Andrea Grützner (born 1984, Pirna, Germany) is a Berlin and Konstanz based artist and photographer. Andrea's medium is photography, but her pictures seem to shift between different media, such as photography, painting and collage. Her interests involve the perception of space, historic and memorial structures, visual irritation, the familiar and at the same time unfamiliar. Andrea Grützner was awarded her Master of Arts degree in photography by the Bielefeld University of Applied Sciences in 2014. After graduation she received both the 'PhotoVision Sponsorship Award' and the 'Source Cord Prize' in 2014, as well as the 'LEAD Award' (silver) in 2015 and was a winner of 'Gute aussichten – junge deutsche fotografie prize' in 2014/2015 and FOAM Talent 2016. She is the jury winner of this year ING Unseen Talent with her work Hive. Andrea published the photo book das Eck (Kerber Verlag in March 2016), which was developed during the course of her grant Koblenzer Stadtfotografin 2015. She is represented by Julie Saul Gallery, New York and Robert Morat Gallery, Berlin.

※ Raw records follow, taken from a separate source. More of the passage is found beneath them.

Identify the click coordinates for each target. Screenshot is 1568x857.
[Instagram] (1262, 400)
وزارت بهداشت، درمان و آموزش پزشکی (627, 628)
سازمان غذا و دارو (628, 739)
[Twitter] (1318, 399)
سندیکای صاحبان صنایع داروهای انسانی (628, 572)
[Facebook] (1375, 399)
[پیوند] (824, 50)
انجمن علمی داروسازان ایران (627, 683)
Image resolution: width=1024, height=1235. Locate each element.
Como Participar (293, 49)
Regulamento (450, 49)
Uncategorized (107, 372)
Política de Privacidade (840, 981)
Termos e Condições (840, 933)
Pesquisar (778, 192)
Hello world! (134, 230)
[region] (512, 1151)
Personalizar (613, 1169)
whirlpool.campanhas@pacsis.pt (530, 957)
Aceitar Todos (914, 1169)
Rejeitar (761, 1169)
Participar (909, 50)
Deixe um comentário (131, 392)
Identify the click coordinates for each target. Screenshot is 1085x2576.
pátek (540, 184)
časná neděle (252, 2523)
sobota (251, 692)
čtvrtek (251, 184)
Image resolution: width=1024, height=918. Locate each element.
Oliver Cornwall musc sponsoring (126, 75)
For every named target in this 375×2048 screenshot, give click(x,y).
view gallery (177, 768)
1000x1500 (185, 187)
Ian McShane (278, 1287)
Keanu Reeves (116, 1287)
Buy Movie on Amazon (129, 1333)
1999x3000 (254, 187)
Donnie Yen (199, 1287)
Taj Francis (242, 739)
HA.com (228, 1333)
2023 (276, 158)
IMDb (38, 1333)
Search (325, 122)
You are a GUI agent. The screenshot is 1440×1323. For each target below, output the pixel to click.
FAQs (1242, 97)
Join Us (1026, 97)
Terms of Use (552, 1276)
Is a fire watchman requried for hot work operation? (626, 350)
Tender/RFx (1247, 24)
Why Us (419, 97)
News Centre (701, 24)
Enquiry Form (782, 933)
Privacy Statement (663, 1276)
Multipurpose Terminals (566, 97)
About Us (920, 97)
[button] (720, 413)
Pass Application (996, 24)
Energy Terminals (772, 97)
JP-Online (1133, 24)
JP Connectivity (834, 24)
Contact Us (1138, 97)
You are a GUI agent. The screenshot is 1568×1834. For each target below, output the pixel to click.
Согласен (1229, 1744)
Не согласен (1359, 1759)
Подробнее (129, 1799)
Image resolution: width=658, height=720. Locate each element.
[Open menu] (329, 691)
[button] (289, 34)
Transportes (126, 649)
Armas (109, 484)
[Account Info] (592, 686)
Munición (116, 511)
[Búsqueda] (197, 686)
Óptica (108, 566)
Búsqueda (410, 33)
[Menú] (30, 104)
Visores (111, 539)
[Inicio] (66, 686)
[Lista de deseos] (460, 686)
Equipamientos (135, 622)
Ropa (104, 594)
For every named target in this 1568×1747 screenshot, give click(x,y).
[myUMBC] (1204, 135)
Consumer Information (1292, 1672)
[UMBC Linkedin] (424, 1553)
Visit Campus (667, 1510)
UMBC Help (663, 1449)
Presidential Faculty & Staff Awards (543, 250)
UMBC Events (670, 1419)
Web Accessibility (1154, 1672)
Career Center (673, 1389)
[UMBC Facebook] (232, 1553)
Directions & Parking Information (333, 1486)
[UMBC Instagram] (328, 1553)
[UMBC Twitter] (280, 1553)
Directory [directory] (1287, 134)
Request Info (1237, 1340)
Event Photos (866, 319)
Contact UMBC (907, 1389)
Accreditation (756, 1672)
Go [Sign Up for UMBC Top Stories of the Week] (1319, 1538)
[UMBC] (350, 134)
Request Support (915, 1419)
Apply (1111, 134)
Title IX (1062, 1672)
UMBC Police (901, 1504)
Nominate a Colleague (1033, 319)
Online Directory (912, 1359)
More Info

Modern societies create buildings. Do buildings generate communities? Do buildings help to construct identities or do they determine a particular and narrow pathway despite their open spaces? Hive is a series of photographic works shot throughout RMIT’s New Academic Street, a large area of the University that is currently undergoing a major reconstruction and transformation. The reconstructed contemporary education buildings are designed to provide spaces that are felt as common ground and spaces for knowledge sharing. They are meeting and learning environments for students. Through her images, Grützner asks whether architecture can have a directed performative power, and to what extent that power can determine human behaviour. To Grützner, these spaces are a metaphor for the process of orientation, way-finding and also alienation. Artifical interiors draw links to retro computer games that require the player to advance from level to level. Other spaces within the buildings feel alive with the potential to enclose those within them, and some feel like spatialised comic-strip pictures blown out to three-dimensions. For Grützner, these buildings and their interior spaces also connect with the architecture that exists in natural structures such as the bee hive. Through subtle manipulations of her analogue photographs, Grützner highlights her responses to physical space through bold design, colour and form, whilst also revealing the uncanny that exists within these spaces.